Abbiamo fermato la macchina, siamo scesi e in quel momento ho capito il vero significato di un’espressione che ho incontrato molte volte in vita mia, spesso – ora lo so – usata a sproposito: silenzio assordante. Sì perché siamo così abituati ad essere costantemente circondati dal rumore (delle città, della campagna, del mare, di qualsiasi cosa), che non lo sappiamo mica che cosa sia davvero il silenzio. Bisogna andare nel deserto per scoprirlo ed è una cosa a cui io non ero preparata. Il silenzio, qui, è davvero assordante, credi di essere diventato improvvisamente sordo, è una sensazione – strano a dirsi, in mezzo a quegli spazi infiniti – quasi claustrofobica, riempie tutto, non c’è scampo. Passato lo shock iniziale, però, la pace ti riempie e non te ne vorresti andare…
Che poi in realtà lo credi e basta che non ci siano creature viventi nei dintorni, visto che non si scorge nulla per chilometri… Ma poi ad un certo punto ti volti e c’è lui che ti guarda letteralmente da due metri di distanza. Ops! (In questi casi restare calmi e risalire in macchina, dicono i molti cartelli che abbiamo poi trovato sul percorso)
Basta guidare ancora per qualche chilometro, per vedere il paesaggio cambiare volto e improvvisamente ci si trova davanti un’enorme distesa bianca. È il sale che ricopre quello che una volta era il fondo di un mare, ci si trova infatti nella Badwater Basin.
Poco più avanti, seguendo le indicazioni per la “Artists Drive” si finisce in una specie di ottovolante naturale, vi consiglio di guidare con prudenza, allacciarvi bene le cinture, ma soprattutto tenere gli occhi aperti, perché ogni curva riserva degli scorci pazzeschi. (Non ho fotografato le curve e i salti più spettacolari, perché ero impegnata ad attaccarmi a qualsiasi cosa)

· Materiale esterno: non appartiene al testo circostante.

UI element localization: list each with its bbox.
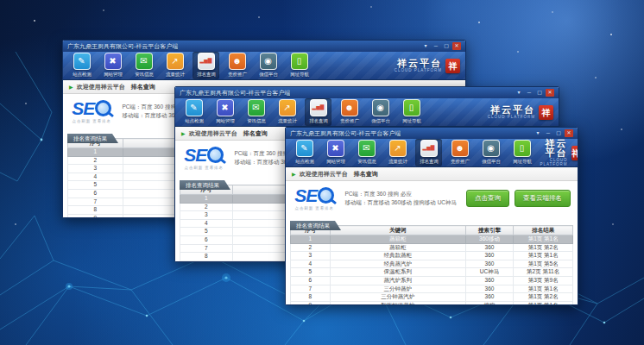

Usciti sani e salvi da questa strada, proseguite ancora un po’ e parcheggiate la macchina all’ingresso del Golden Canyon. Cercate di andarci relativamente presto, in modo da avere abbastanza luce per poterne esplorare una porzione sufficiente. Noi ci siamo andati nel pomeriggio e abbiamo dovuto tagliare la visita per non rimanere bloccati al buio letteralmente in mezzo al nulla, quello vero.
Devo ammettere però che i colori a quell’ora e con quella luce erano da togliere il fiato, facendo davvero onore al nome del posto (canyon dorato).
Finisco questo post con la vista che si gode da Zabriskie Point, un’altura da cui si riesce a far spaziare lo sguardo su gran parte della valle.
Ah sì, e subito fuori dalla valle c’è questo:
In realtà ci sono molti altri punti d’interesse all’interno della Death Valley, ma noi volevamo essere quella sera stessa a Las Vegas, quindi a questo punto ci siamo dovuti rimettere in marcia.